Charleston, WV - Today, West Virginia House of Delegates Minority Leader Tim Miley (D-Harrison) announced his intention to introduce legislation next session intended to strengthen penalties for opioid companies engaged in repeated deceptive and unfair actions. The bill would make it mandatory for the Office of the Attorney General to follow guidelines under the West Virginia Consumer Protection Act and impose a penalty of up to $5,000 per pill where the opioid companies have shown a knowing and willful pattern and practice of unfair and deceptive acts.

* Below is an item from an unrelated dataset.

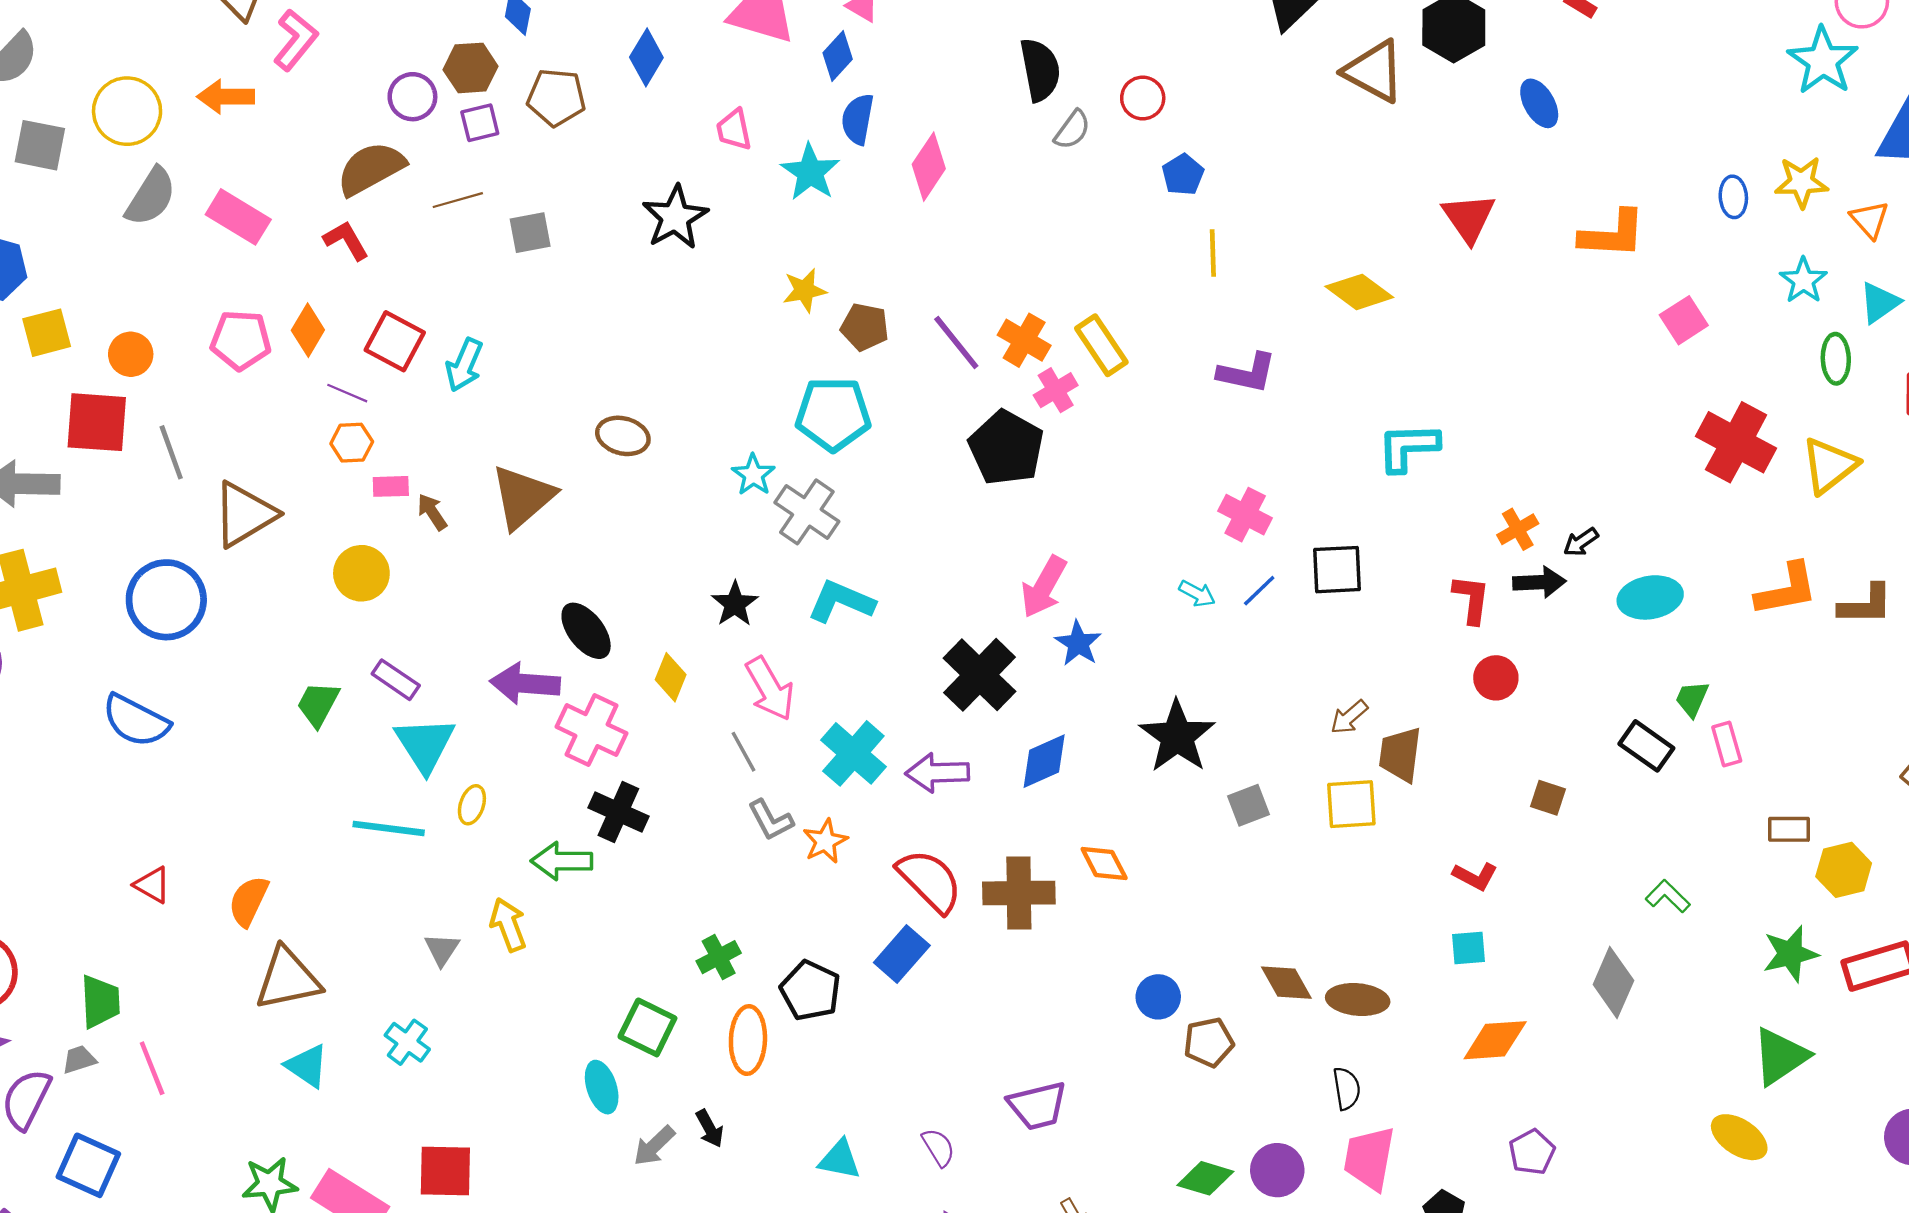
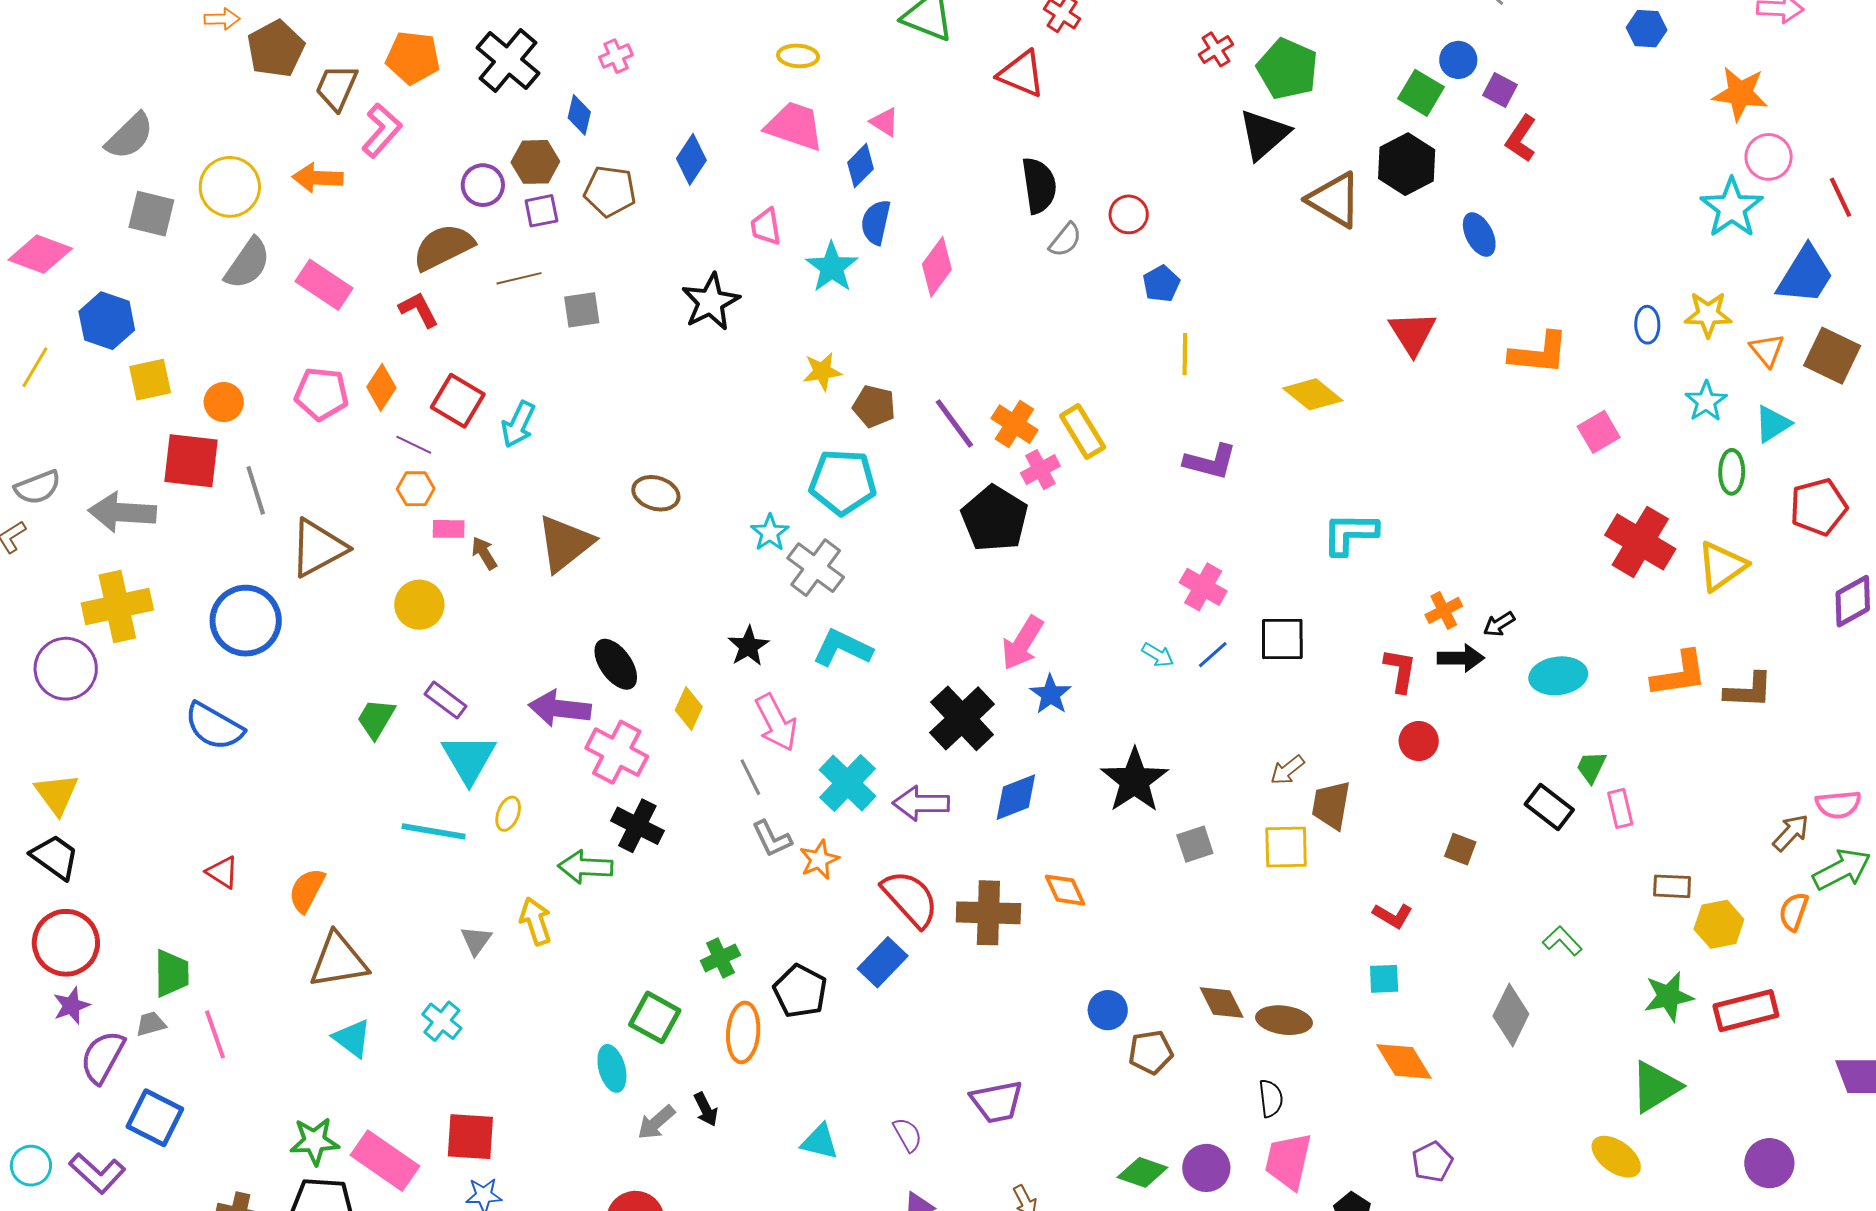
orange diamond: (1495, 1040) -> (1404, 1061), turned 60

The proposed legislation would further require the Attorney General to set forth the basis of any proposed settlement to be made with the opioid manufacturer including the identification of each and every unfair and deceptive upon which such proposed settlement is made. Finally, the legislation would also require legislative approval of any settlement with a drug company before the Office of the Attorney General may finalize the settlement agreement on behalf of the state.
Delegate Miley will introduced this legislation in response to the recentlawsuit filed against Attorney General Patrick Morrisey for hiding documents about his relationship with opioid companies. Morrisey has also been accused of mishandling drug company lawsuits. A Charleston Gazette editorial said Morrisey was “woefully negligent” in protecting West Virginians from the opioid crisis.
“Recent events in Charleston have highlighted corruption in state government, and I want these important lawsuits to be free of any political influence,” said Delegate Miley. “This is about accountability. The opioid epidemic is devastating our state, and we need to look at all possible ways to recover as a state and to help our citizens recover," Delegate Miley stated. "Monies recovered from big drug companies that flooded our communities with pills can help fund much needed recovery facilities in communities across our state," he continued. "I want to ensure that these companies aren’t being let off the hook by the Attorney General and that the drug companies are paying for the damage that they have created in West Virginia.”